Sorry, cant find my manual either, for some reason it comes to me that on the 4400 it is at the rear above the pumps. You have to follow the wires with your hand inside the blanket to the reset. All this comes from (feeble) memory


----------



## Butch(OH) (Nov 7, 2008)

*Hey! found it*

Hey found a link to an online manual and there is a safety, called a snap disk. Doesnt say where it is though. Open the link and look at the wwiring drawings.

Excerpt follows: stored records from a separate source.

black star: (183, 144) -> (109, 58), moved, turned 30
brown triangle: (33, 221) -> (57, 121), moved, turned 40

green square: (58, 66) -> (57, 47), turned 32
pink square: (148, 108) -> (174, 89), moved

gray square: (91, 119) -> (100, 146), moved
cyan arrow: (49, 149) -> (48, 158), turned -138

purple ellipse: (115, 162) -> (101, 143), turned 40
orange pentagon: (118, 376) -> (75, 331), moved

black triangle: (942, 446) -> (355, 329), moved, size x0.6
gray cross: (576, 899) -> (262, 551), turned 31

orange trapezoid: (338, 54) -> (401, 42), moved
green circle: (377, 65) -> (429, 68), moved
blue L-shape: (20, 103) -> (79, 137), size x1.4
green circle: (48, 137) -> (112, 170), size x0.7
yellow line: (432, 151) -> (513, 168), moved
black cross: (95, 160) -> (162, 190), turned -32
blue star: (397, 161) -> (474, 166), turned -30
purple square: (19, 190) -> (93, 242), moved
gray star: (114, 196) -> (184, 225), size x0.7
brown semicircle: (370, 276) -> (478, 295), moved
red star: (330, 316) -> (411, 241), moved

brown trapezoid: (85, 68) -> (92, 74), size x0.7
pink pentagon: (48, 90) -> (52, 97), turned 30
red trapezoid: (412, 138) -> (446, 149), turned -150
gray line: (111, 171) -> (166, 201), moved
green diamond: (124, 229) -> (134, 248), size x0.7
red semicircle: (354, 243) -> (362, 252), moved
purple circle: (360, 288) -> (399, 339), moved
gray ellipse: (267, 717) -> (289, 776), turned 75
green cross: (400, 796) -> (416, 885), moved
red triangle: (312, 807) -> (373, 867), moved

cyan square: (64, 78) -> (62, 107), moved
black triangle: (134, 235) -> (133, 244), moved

http://www.ctwoodfurnace.com/Pictures/furnaces/Owners_Manual.pdf


----------



## Sawmill (Nov 7, 2008)

When my 4400 was delivered the dealer marked all the lines and there is a safety switch towards the top of the tank located halfway between the two top water lines.


----------



## ktm250rider (Nov 7, 2008)

Talked to the dealer this morning and he mentioned the same thing. Thanks guys. I just got home from a 3 hour drive that took 4 hours. Why do people have to slow down for accidents?
Gonna check the snap disk tomorrow. Dealer said it could be bypassed if thats the problem.


----------



## jcappe (Nov 7, 2008)

On start up of my 4400 the fan wouldn't kick on. There is a reset button on the back side of the ETC panel so we took that off and nothing. Checked the snap disc deal on the back of the water jacket and there was a wire not hooked up, hooked the wire up and it took off. Sounds like the exact problem you have. Good luck.


----------



## abohac (Nov 7, 2008)

I've had one motor go bad on me in the last 7 years. Sure it isn't just a bad motor?


----------



## ktm250rider (Nov 9, 2008)

Well, I never got around to fixing it. Looked out the window this morning and saw smoke shooting out the chimney. Opened the window and could hear the blower running. Guess that offsets the crappy day at the races I had today.


----------